Один из полицейских ударил меня пистолетом по темечку, из глаз посыпались искры. Когда я пришёл в себя, на меня уже надели наручники и кандалы, потащили вниз по лестнице и швырнули на заднее сиденье джипа. Правый глаз коротышки заплыл от фингала, и рана сильно кровоточила.

В джипе недоросток стал лупить меня дубинкой по рёбрам, я в долгу не оставался : плевал ему в лицо и прохаживался на счёт его мамочки.

– Да пошёл ты, жопа! Твоя мамаша рожает козлов! Сосёт зелёную тряпочку Хо Ши Мина! Ненавижу вас, пуэрториканских мудаков…

"Бац!" – я получил удар по рёбрам.

– Хочешь помахаться, говнюк? Сними железки с моих рук, тогда посмотрим, кто кого.

"Бац!" – дубинка опять прошла по моим бокам.

– Тьфу, тьфу… – я плевал ему в лицо. Меня вырвало прямо ему на рубаху, хоть она и без того была забрызгана кровью. Я словно пёс на цепи рвался к нему, глаза мои от ярости налились кровью.

– Твоя мамка дешёвая шлюха, и когда мне развяжут руки, ты пожалеешь, что был когда-то каплей спермы на её ляжке! Пожалеешь, что не подох ещё в детстве! Освободи меня, и я заставлю тебя пожалеть, что ты вообще родился, слизняк! Свинья!

– Маленький, а как широко рот открывает, – сказал коротышка. "Крэк!" – и дубинка в третий раз ударила по моим рёбрам.

– Я грёб тебя и прыщи на твоей жопе, и трёхногую клячу, которая ковыляла под тобой…

– Кажется, ты ещё не врубился, – сказал коротышка. "Бац!" – мне снова крепко вмазали.

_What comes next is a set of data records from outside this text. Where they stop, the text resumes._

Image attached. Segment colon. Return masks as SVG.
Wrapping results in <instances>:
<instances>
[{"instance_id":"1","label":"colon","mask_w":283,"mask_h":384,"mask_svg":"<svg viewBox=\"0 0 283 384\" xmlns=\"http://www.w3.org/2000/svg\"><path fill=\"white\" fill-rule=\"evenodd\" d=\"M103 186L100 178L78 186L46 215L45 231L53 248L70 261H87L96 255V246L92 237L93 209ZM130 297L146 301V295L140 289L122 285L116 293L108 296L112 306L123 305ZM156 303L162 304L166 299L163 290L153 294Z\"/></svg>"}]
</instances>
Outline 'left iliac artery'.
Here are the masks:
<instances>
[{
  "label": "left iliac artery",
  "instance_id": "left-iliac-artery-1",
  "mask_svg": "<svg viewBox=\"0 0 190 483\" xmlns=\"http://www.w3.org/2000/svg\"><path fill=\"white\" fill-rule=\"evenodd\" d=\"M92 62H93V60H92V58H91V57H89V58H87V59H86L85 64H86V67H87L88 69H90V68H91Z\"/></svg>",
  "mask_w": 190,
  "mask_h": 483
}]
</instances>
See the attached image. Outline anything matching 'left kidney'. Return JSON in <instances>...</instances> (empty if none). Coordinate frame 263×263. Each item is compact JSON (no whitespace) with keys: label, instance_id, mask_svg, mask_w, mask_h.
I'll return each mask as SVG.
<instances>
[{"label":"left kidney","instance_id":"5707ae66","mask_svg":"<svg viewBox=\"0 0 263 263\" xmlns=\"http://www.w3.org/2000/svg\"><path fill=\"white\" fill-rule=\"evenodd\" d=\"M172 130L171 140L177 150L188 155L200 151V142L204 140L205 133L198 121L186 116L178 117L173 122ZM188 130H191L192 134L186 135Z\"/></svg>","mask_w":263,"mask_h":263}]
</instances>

– А мне по фигу. Мои рёбра не сломаешь. Я стальной!

"Бац!"

– Я трахну твою сестру!

"Бац!"

– А потом твою мамашку!

"Бац! Бац! Бац!"

– Тупой ублюдок, я всё равно убегу…

"БАЦ! БАЦ! БАЦ! БАЦ!"

И так всю дорогу до гауптвахты. Я плевался и ругался, а он тыкал мне под рёбра дубинкой. Я морщился и задыхался и снова кидался на него, как разъярённый шершень.

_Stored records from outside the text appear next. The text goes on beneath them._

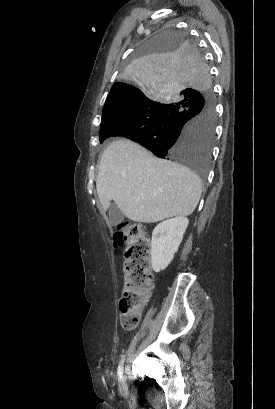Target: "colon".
Returning a JSON list of instances; mask_svg holds the SVG:
<instances>
[{
	"label": "colon",
	"mask_w": 275,
	"mask_h": 409,
	"mask_svg": "<svg viewBox=\"0 0 275 409\" xmlns=\"http://www.w3.org/2000/svg\"><path fill=\"white\" fill-rule=\"evenodd\" d=\"M113 243L117 247H124L126 251L119 322L123 330H134L153 285L150 273L152 245L147 232L139 223H124L118 226Z\"/></svg>",
	"instance_id": "colon-1"
}]
</instances>
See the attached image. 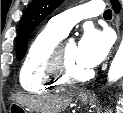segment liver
Returning a JSON list of instances; mask_svg holds the SVG:
<instances>
[{"label":"liver","mask_w":123,"mask_h":113,"mask_svg":"<svg viewBox=\"0 0 123 113\" xmlns=\"http://www.w3.org/2000/svg\"><path fill=\"white\" fill-rule=\"evenodd\" d=\"M13 99L21 106H26L38 113H60L72 102V95L56 96H15Z\"/></svg>","instance_id":"obj_1"}]
</instances>
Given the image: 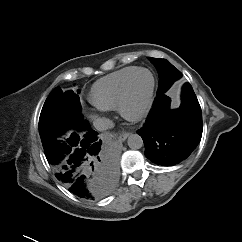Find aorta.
Here are the masks:
<instances>
[{
    "label": "aorta",
    "instance_id": "1",
    "mask_svg": "<svg viewBox=\"0 0 242 242\" xmlns=\"http://www.w3.org/2000/svg\"><path fill=\"white\" fill-rule=\"evenodd\" d=\"M127 144L129 148L137 150L143 147L142 137L138 134H130L127 139Z\"/></svg>",
    "mask_w": 242,
    "mask_h": 242
}]
</instances>
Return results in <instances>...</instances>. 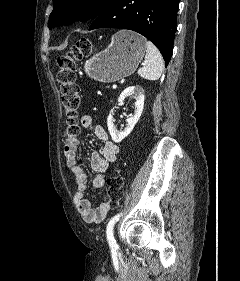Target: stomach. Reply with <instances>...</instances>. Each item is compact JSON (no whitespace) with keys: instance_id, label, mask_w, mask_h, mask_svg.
Listing matches in <instances>:
<instances>
[{"instance_id":"0dacf381","label":"stomach","mask_w":240,"mask_h":281,"mask_svg":"<svg viewBox=\"0 0 240 281\" xmlns=\"http://www.w3.org/2000/svg\"><path fill=\"white\" fill-rule=\"evenodd\" d=\"M146 40L141 35L122 30L111 44L85 63L87 75L101 82H115L133 74L145 54Z\"/></svg>"}]
</instances>
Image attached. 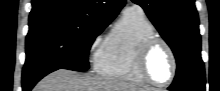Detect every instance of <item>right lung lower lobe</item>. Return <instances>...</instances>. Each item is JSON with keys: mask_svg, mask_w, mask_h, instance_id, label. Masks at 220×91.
<instances>
[{"mask_svg": "<svg viewBox=\"0 0 220 91\" xmlns=\"http://www.w3.org/2000/svg\"><path fill=\"white\" fill-rule=\"evenodd\" d=\"M57 69H60V68H52V69H49L47 70L46 72L40 74L39 76H36V77H33V78H30V79H22V88H23V91H30L33 86L42 78L44 77L45 75L49 74L50 72H53Z\"/></svg>", "mask_w": 220, "mask_h": 91, "instance_id": "right-lung-lower-lobe-1", "label": "right lung lower lobe"}]
</instances>
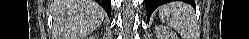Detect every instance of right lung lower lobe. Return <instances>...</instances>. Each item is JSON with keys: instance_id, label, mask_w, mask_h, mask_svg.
<instances>
[{"instance_id": "1", "label": "right lung lower lobe", "mask_w": 249, "mask_h": 39, "mask_svg": "<svg viewBox=\"0 0 249 39\" xmlns=\"http://www.w3.org/2000/svg\"><path fill=\"white\" fill-rule=\"evenodd\" d=\"M96 1L105 9V11L110 16V12H111V0H96Z\"/></svg>"}]
</instances>
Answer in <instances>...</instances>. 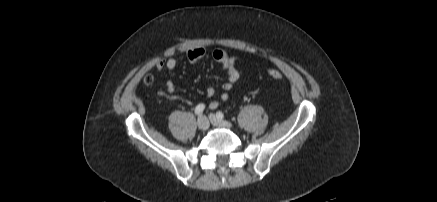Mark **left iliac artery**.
Wrapping results in <instances>:
<instances>
[{
  "mask_svg": "<svg viewBox=\"0 0 437 202\" xmlns=\"http://www.w3.org/2000/svg\"><path fill=\"white\" fill-rule=\"evenodd\" d=\"M216 116H217V118H219V119H223V118H224V114H223L221 111H218V112L216 113Z\"/></svg>",
  "mask_w": 437,
  "mask_h": 202,
  "instance_id": "1",
  "label": "left iliac artery"
}]
</instances>
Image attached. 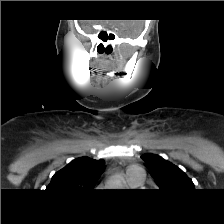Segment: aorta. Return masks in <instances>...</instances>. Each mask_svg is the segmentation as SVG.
<instances>
[{"label": "aorta", "mask_w": 224, "mask_h": 224, "mask_svg": "<svg viewBox=\"0 0 224 224\" xmlns=\"http://www.w3.org/2000/svg\"><path fill=\"white\" fill-rule=\"evenodd\" d=\"M110 187H113V188H122L123 187V184H122V181H121V178L116 176L112 179L111 183H110Z\"/></svg>", "instance_id": "aorta-1"}]
</instances>
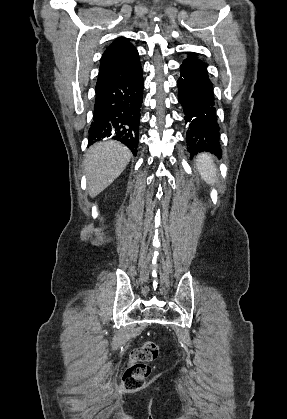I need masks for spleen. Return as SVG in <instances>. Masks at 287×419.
I'll return each mask as SVG.
<instances>
[{"label":"spleen","instance_id":"obj_1","mask_svg":"<svg viewBox=\"0 0 287 419\" xmlns=\"http://www.w3.org/2000/svg\"><path fill=\"white\" fill-rule=\"evenodd\" d=\"M196 166L201 177L210 184H214L217 176V168L213 162L212 156L208 153H202L197 156Z\"/></svg>","mask_w":287,"mask_h":419}]
</instances>
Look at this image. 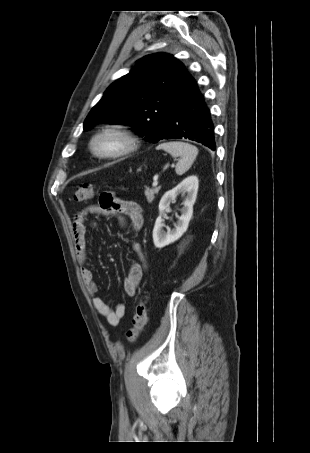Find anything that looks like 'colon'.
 Segmentation results:
<instances>
[{"label": "colon", "mask_w": 310, "mask_h": 453, "mask_svg": "<svg viewBox=\"0 0 310 453\" xmlns=\"http://www.w3.org/2000/svg\"><path fill=\"white\" fill-rule=\"evenodd\" d=\"M94 195V188L91 184H81L76 187L73 199L76 202H84L91 199ZM115 196L112 193H102L99 202L101 206L108 209L113 203ZM147 301L146 297H141L135 308L132 317V326L128 329L126 337L129 341H135L147 323Z\"/></svg>", "instance_id": "obj_1"}]
</instances>
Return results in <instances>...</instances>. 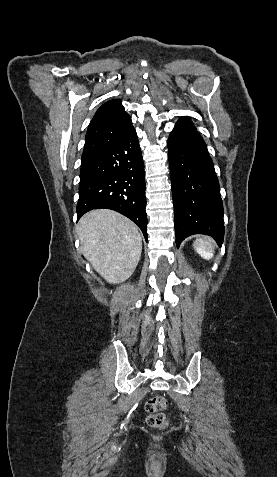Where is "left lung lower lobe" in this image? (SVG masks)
I'll return each mask as SVG.
<instances>
[{
  "label": "left lung lower lobe",
  "instance_id": "obj_1",
  "mask_svg": "<svg viewBox=\"0 0 277 477\" xmlns=\"http://www.w3.org/2000/svg\"><path fill=\"white\" fill-rule=\"evenodd\" d=\"M176 244L193 234L224 237L219 182L206 144L188 118L176 123L168 139Z\"/></svg>",
  "mask_w": 277,
  "mask_h": 477
}]
</instances>
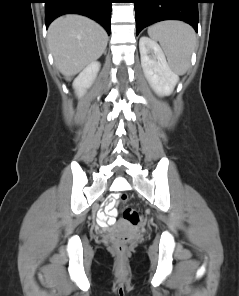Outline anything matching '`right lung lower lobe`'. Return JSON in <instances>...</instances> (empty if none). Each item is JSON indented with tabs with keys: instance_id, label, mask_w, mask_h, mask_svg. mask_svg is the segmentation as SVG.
Wrapping results in <instances>:
<instances>
[{
	"instance_id": "right-lung-lower-lobe-1",
	"label": "right lung lower lobe",
	"mask_w": 239,
	"mask_h": 296,
	"mask_svg": "<svg viewBox=\"0 0 239 296\" xmlns=\"http://www.w3.org/2000/svg\"><path fill=\"white\" fill-rule=\"evenodd\" d=\"M44 2L46 28L55 18L63 14L75 13L97 21L110 34L113 0H44Z\"/></svg>"
}]
</instances>
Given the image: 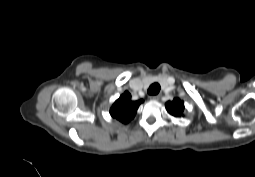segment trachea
I'll return each instance as SVG.
<instances>
[{
  "mask_svg": "<svg viewBox=\"0 0 255 177\" xmlns=\"http://www.w3.org/2000/svg\"><path fill=\"white\" fill-rule=\"evenodd\" d=\"M159 91L160 85L158 83H153L152 85H150L147 92L149 95H157Z\"/></svg>",
  "mask_w": 255,
  "mask_h": 177,
  "instance_id": "trachea-1",
  "label": "trachea"
}]
</instances>
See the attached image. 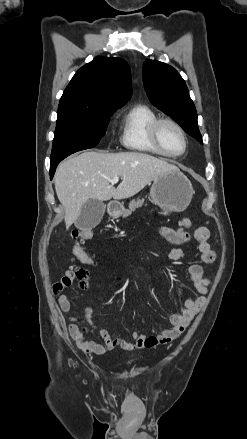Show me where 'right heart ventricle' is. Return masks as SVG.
<instances>
[{
	"label": "right heart ventricle",
	"mask_w": 247,
	"mask_h": 439,
	"mask_svg": "<svg viewBox=\"0 0 247 439\" xmlns=\"http://www.w3.org/2000/svg\"><path fill=\"white\" fill-rule=\"evenodd\" d=\"M158 118L159 115L149 105H133L121 120V144L132 151L161 154L150 138L151 126Z\"/></svg>",
	"instance_id": "obj_1"
}]
</instances>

Когда мы наконец приехали, из меня уже выколотили весь лоск. Коротышка дубинкой заставил меня встать к стенке, другой коп приставил к моей груди пистолет. С кандалами на ногах я еле двигался, словно спустил штаны до лодыжек.

– Давай поглядим, как ты сейчас побежишь, – подначивал короткий.

– Бабки кончились, не сейчас… Были бы деньги на пивко да на велелье с китаяночкой в Шолоне…

– На, – сказал коротышка, – вот тебе деньги, бери…

– Нет, ребята, не сегодня, срок только начался. Убегу, когда вас не будет рядом…

– Не тушуйся, бери, бери, – подталкивал он, – посмотрим, как ты убежишь…

– Да у вас, ребята, клёвое чувство юмора. Клянусь, что вне службы вы простые парни, каждую неделю пишете мамане длинные письма…

– Как уже сказано, – вмешался полицейский повыше ростом, – ты выходишь отсюда, а я делаю в тебе дыру, в которую можно калитку вставлять!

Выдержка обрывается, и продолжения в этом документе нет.